Stored data entries

--- --- ---

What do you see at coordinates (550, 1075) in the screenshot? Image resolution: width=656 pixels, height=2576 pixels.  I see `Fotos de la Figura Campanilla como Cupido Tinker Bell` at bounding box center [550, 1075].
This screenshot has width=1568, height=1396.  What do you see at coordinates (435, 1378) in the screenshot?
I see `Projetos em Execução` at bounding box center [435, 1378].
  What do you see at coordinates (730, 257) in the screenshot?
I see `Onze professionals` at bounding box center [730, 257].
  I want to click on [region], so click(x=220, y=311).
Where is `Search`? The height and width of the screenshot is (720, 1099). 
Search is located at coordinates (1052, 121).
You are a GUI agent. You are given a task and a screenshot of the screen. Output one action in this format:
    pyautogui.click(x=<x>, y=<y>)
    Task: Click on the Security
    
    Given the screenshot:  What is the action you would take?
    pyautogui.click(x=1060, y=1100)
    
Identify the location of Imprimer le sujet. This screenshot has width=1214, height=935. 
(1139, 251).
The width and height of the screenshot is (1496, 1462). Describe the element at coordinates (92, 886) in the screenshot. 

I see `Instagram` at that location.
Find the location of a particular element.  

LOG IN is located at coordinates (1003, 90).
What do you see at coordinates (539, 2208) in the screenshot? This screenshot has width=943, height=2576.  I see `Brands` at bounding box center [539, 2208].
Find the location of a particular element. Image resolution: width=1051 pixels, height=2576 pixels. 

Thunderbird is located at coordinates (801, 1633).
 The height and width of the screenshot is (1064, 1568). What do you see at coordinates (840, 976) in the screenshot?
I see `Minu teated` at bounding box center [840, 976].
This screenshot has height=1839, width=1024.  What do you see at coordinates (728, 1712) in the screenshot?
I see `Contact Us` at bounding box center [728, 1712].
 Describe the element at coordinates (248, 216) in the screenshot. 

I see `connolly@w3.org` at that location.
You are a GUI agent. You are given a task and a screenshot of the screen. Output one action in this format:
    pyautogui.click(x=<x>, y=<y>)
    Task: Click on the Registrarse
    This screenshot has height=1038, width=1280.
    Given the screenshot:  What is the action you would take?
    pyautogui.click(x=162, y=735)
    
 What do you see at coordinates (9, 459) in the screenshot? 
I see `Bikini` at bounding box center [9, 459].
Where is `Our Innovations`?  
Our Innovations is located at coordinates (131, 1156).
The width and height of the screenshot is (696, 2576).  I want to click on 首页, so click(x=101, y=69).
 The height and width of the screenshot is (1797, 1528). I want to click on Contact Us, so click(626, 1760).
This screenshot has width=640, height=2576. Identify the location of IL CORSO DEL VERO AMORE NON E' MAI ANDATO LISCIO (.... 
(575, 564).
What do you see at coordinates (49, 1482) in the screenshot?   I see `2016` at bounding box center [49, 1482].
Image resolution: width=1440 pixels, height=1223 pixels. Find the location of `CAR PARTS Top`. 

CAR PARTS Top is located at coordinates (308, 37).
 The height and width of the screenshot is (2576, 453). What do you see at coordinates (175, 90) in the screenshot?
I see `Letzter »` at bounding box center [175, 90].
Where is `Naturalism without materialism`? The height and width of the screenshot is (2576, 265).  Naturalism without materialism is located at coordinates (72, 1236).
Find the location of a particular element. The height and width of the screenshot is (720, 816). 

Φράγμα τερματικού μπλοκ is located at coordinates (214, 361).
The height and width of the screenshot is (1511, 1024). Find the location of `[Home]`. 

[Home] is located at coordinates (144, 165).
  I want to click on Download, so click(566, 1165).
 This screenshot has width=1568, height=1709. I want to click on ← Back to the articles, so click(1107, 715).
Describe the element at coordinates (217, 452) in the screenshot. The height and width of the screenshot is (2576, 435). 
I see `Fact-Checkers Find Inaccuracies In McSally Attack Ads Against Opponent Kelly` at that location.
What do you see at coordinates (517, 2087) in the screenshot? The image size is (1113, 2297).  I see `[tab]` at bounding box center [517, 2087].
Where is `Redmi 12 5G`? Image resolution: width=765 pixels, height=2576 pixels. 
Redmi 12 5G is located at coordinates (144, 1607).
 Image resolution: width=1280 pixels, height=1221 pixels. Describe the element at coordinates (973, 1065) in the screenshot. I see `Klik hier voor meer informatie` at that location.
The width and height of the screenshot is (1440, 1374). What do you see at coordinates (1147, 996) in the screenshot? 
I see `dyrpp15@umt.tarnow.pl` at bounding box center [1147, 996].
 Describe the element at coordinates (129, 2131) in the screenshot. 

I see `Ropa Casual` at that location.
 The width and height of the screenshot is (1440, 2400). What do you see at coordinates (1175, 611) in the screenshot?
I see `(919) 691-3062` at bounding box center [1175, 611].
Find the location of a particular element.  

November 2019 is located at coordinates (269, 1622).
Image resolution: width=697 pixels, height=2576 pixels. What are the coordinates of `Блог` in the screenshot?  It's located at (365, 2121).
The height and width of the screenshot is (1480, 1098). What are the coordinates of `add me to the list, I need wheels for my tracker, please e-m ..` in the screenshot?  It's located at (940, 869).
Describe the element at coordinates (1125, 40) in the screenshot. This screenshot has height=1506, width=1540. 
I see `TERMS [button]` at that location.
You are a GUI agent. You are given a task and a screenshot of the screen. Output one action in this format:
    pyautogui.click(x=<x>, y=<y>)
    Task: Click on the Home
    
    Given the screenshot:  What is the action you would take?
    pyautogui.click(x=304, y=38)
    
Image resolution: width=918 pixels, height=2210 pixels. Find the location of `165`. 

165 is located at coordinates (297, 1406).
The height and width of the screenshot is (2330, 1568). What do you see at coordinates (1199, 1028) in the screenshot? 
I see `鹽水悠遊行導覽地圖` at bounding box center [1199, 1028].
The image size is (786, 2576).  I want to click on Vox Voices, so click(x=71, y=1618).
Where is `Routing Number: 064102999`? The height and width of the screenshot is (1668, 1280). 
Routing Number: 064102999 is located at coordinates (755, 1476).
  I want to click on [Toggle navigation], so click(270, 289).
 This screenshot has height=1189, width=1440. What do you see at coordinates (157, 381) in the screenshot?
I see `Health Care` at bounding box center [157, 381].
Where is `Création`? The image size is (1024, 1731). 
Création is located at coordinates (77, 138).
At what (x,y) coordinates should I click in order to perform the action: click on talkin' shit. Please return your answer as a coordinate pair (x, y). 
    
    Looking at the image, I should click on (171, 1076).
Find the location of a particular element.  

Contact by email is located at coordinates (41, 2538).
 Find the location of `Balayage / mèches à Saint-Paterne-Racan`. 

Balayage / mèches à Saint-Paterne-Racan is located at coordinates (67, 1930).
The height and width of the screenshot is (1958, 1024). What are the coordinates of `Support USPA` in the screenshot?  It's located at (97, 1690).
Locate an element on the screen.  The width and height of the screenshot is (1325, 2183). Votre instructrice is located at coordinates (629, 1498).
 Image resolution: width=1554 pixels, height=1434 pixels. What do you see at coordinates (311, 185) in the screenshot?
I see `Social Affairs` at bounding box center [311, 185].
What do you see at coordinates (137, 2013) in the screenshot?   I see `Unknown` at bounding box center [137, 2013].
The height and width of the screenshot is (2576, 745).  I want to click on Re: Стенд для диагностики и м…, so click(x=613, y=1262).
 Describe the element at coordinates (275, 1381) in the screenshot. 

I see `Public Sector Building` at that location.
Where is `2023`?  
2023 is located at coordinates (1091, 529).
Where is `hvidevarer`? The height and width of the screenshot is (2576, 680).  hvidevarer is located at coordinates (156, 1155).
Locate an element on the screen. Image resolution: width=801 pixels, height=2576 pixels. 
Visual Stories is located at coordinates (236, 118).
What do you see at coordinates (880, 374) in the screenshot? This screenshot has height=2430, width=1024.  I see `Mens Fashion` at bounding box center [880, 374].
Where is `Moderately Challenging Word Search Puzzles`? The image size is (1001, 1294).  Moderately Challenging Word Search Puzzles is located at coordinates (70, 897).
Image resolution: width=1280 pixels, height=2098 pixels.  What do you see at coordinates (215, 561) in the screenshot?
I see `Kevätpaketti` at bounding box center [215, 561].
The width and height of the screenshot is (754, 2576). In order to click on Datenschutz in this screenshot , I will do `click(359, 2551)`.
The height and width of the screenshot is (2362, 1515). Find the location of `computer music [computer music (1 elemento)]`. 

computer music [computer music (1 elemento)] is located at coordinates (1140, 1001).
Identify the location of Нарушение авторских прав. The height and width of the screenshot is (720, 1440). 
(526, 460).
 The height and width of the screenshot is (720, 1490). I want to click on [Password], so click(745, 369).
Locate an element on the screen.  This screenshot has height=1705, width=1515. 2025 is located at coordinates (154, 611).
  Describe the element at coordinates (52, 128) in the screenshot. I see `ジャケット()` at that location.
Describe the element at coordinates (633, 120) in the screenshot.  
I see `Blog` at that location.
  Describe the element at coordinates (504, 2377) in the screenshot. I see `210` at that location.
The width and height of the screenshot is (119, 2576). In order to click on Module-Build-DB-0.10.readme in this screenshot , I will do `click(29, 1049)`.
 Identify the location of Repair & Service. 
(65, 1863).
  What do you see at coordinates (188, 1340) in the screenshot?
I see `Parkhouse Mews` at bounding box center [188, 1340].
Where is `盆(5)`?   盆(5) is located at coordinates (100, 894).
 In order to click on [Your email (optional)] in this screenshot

--- --- ---

_What to produce_: Between the first line of the entries above and the line with "Task: Click on the Security", both included, copy every line exactly and nothing outside that range.

_Solution to the problem_:
What do you see at coordinates (550, 1075) in the screenshot? Image resolution: width=656 pixels, height=2576 pixels.  I see `Fotos de la Figura Campanilla como Cupido Tinker Bell` at bounding box center [550, 1075].
This screenshot has width=1568, height=1396.  What do you see at coordinates (435, 1378) in the screenshot?
I see `Projetos em Execução` at bounding box center [435, 1378].
  What do you see at coordinates (730, 257) in the screenshot?
I see `Onze professionals` at bounding box center [730, 257].
  I want to click on [region], so click(x=220, y=311).
Where is `Search`? The height and width of the screenshot is (720, 1099). 
Search is located at coordinates (1052, 121).
You are a GUI agent. You are given a task and a screenshot of the screen. Output one action in this format:
    pyautogui.click(x=<x>, y=<y>)
    Task: Click on the Security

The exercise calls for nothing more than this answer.